**Instructions for the task**
Locate, in the data below, the line that contains "for a refund." and the line that contains "a problem, our technical support"; reproduce exactly those two lines and every line between them, nothing more.

(The data)

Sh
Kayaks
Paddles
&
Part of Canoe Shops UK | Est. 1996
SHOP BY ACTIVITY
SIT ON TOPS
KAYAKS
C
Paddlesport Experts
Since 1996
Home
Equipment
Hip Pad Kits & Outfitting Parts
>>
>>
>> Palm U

(End The data)
(The data)

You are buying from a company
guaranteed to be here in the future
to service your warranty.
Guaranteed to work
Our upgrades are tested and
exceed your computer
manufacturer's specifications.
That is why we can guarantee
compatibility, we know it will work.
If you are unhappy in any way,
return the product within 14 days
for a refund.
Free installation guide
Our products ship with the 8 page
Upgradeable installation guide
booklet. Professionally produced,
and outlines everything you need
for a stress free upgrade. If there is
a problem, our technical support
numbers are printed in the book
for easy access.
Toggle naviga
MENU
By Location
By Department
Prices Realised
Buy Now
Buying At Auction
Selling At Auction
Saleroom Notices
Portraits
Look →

(End The data)
(The data)

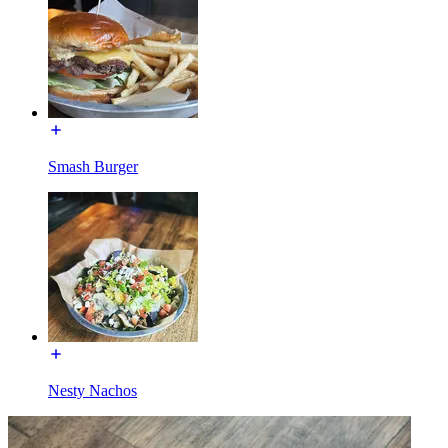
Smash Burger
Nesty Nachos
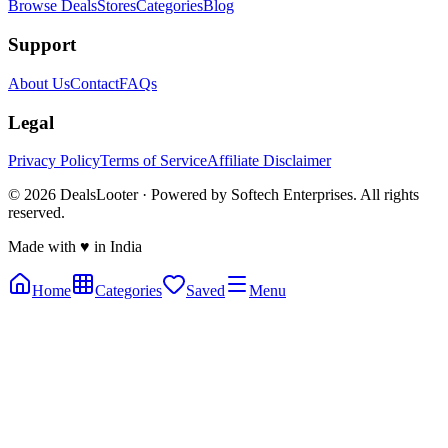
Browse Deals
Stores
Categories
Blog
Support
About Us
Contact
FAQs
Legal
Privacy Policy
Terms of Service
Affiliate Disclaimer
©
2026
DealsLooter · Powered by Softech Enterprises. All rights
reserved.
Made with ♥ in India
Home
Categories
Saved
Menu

(End The data)

**Written answer**
for a refund.
Free installation guide
Our products ship with the 8 page
Upgradeable installation guide
booklet. Professionally produced,
and outlines everything you need
for a stress free upgrade. If there is
a problem, our technical support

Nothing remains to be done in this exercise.